VR vs. Post-Samsung Developer Conference

Back in September 2014 Oculus VR held its first ever developer conference in Oculus Connect. Shortly after the show, VRFocus reflected on how the company had shown a positive new side that suggested it would be able to present itself properly when the time came to directly address consumers about the Oculus Rift virtual reality (VR) head-mounted display (HMD). It was an organised, efficient event that raised the bar for the standard expected of Oculus VR announcements going forward. Sadly, the 2014 Samsung Developer Conference (SDC) didn’t quite meet that bar.


Granted that, as the name suggests, Oculus VR weren’t in the driver’s seat for SDC, which played host to the reveal of lots of new information about the Gear VR smartphone-based HMD. But that doesn’t excuse the frankly messy relaying of that information.

The blame largely rests on the Samsung keynote that kicked off the second day of the conference. The presentation delivered on the news that fans had been waiting for, providing a launch window of early December for Gear VR, but left out critical information that was puzzlingly revealed after the keynote itself. Launch regions, for example, were kept frustratingly quiet, leaving fans to work out for themselves that Gear VR’s pre-registration was for the USA only and that it was only expected to launch in that country during the timeframe it had shared.

Given that there was no price announced during the keynote, you’d have thought that Samsung simply wasn’t ready to share this information. And yet later that day Oculus VR announced the price itself, starting at $199 USD, on a blog update that was also the first official source to confirm that the launch window was USA-only. Stranger still was Oculus VR’s release of the anticipated mobile software development kit (SDK) online during the keynote itself but without so much as a word on it in the speech. One might think that the developers listening in on a developer conference keynote would want to hear about the new development kit.

Again, it’s clear that Oculus VR wasn’t in complete control of how their announcements at SDC were made.
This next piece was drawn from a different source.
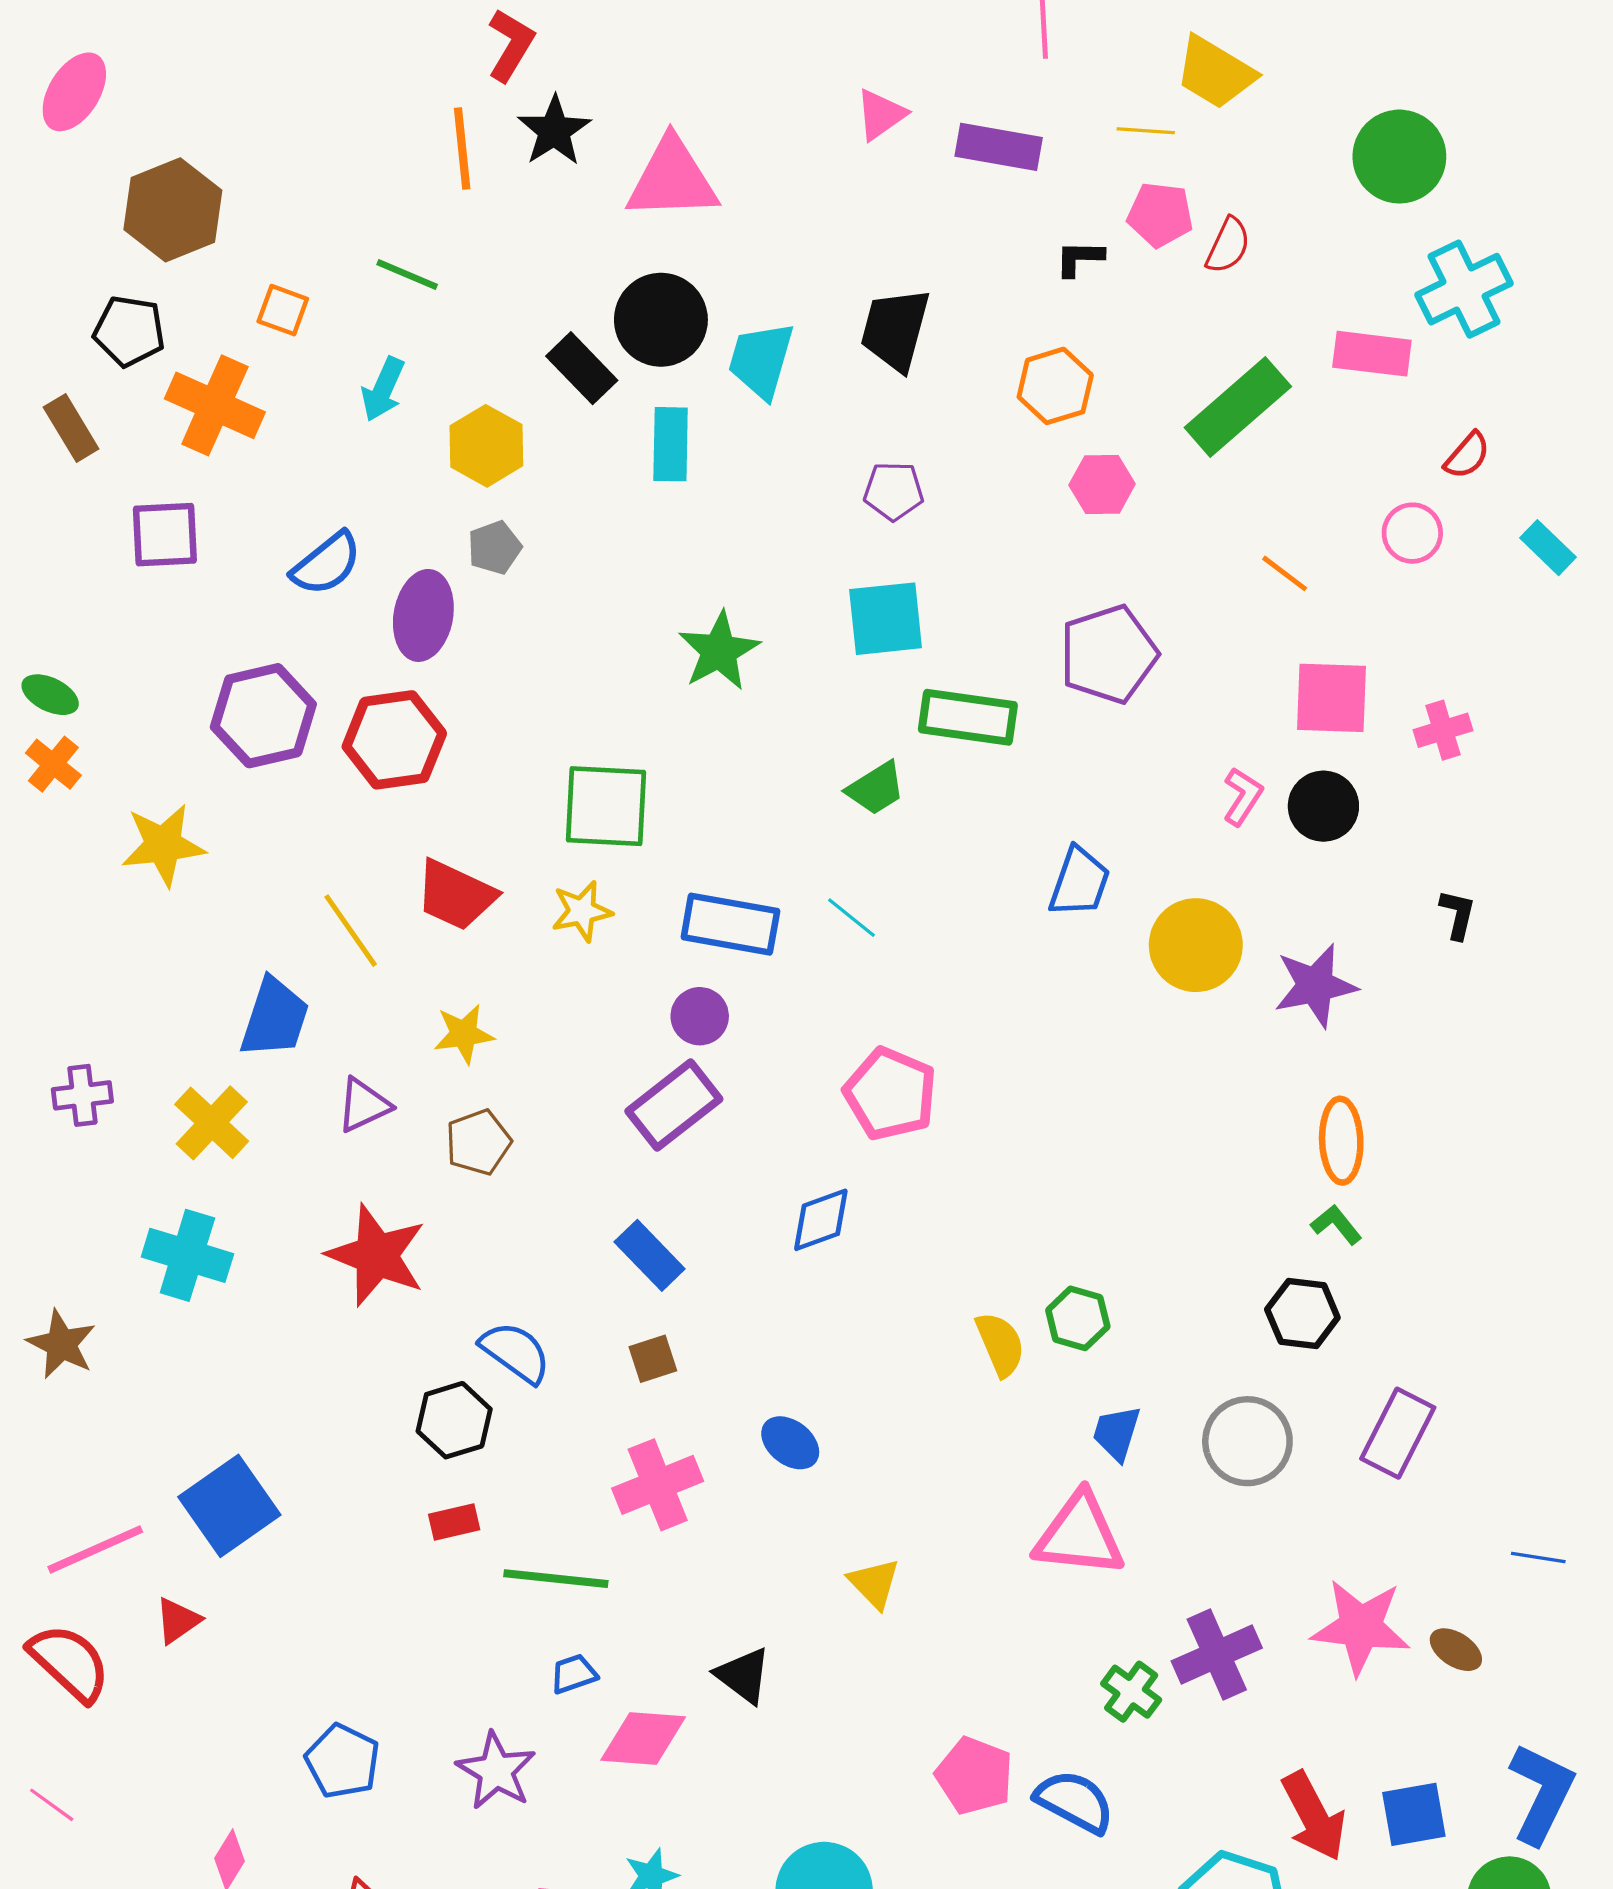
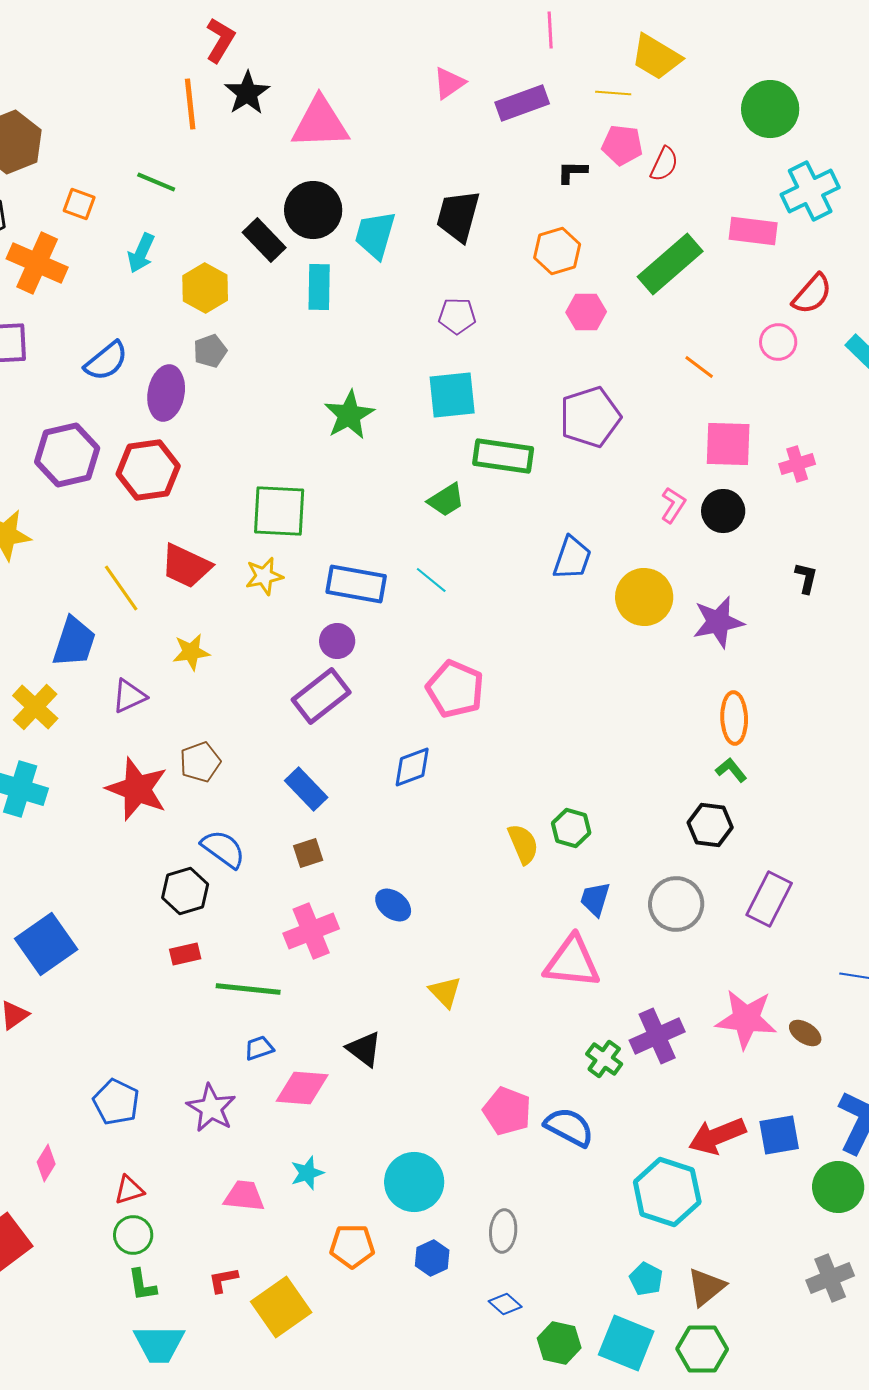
purple rectangle: (999, 147) -> (522, 103), turned -30
red semicircle: (1467, 455) -> (812, 294), size x1.4
brown pentagon: (478, 1142) -> (200, 762), moved
red arrow: (1314, 1816) -> (717, 1136), turned 96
At the end of the day, Gear VR is Samsung’s product and the company most likely has the final say of what is announced and how. In fact, the handling of this information has been kept in line with the company’s track record of failing to mention a near-two-month delay and quietly announcing major changes to the launch store. But there’s no doubt that these reveals could have been made much more efficiently. If this were the videogame industry and Sony Computer Entertainment had revealed the price of the PlayStation 4 on its PlayStation Blog after announcing a release date at a press conference that it failed to mention was US-only, fans would be left rightly confused.
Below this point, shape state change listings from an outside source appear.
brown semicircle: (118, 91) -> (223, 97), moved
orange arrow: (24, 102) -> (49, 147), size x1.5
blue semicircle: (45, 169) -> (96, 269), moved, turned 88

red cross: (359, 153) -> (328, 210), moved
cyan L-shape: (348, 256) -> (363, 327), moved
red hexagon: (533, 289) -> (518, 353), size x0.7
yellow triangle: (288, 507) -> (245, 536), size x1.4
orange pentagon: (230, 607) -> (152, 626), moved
It’s a step back from the tight, efficient Oculus Connect event, that’s for sure. But this is no doubt down to the strain of handling the sharing of information in a partnership. There’s little doubt that, when Oculus VR gets the spotlight once more, it will keep in line with what we’ve come to expect from the company when it operates by itself and not with a gigantic corporation that it must juggle information with.

At least the information is now out there, however. Questions were beginning to rise as to if Gear VR was even ready to ship pre-conference and now VR fans can get back to looking forward to the launch of one of the first true consumer HMDs. It’s not long until the launch of Gear VR now and VRFocus will continue to follow the kit’s progress leading up to launch, bringing you all of the latest information on it.